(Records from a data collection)
---*---
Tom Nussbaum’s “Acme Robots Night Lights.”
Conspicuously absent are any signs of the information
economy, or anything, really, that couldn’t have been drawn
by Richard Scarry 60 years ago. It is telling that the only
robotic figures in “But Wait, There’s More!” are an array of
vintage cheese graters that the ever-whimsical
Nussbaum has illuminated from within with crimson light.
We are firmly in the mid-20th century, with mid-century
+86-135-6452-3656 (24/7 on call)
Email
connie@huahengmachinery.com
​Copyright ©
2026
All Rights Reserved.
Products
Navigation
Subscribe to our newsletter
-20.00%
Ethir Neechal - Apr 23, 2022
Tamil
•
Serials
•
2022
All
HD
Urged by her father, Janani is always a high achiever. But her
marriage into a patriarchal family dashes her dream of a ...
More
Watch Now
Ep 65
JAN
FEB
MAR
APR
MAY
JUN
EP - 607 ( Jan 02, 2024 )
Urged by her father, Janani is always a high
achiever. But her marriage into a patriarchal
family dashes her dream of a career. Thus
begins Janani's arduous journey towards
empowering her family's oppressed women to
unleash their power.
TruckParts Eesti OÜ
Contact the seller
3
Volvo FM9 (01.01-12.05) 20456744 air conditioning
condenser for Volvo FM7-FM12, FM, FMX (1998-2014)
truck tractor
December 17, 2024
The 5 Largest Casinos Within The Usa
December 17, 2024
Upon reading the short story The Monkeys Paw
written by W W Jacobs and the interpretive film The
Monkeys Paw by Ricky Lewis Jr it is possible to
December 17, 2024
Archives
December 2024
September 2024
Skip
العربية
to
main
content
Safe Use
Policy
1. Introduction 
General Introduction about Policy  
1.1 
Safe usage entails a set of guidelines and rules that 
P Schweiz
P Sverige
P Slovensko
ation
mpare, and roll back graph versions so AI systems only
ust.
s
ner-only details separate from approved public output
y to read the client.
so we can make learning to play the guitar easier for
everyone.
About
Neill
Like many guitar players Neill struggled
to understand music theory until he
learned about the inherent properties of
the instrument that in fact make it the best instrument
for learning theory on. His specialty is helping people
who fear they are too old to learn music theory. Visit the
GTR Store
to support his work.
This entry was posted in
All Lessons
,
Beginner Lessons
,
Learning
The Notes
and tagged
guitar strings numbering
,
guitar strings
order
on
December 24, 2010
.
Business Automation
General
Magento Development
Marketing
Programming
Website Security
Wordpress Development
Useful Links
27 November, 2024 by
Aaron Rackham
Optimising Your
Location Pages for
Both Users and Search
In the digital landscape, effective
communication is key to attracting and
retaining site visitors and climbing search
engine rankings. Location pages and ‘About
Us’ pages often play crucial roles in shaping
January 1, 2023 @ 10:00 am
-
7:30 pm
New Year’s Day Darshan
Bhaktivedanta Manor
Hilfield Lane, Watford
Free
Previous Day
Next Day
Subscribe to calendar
---*---
Extract each line holding the word "Neill" from the records.

Neill
Like many guitar players Neill struggled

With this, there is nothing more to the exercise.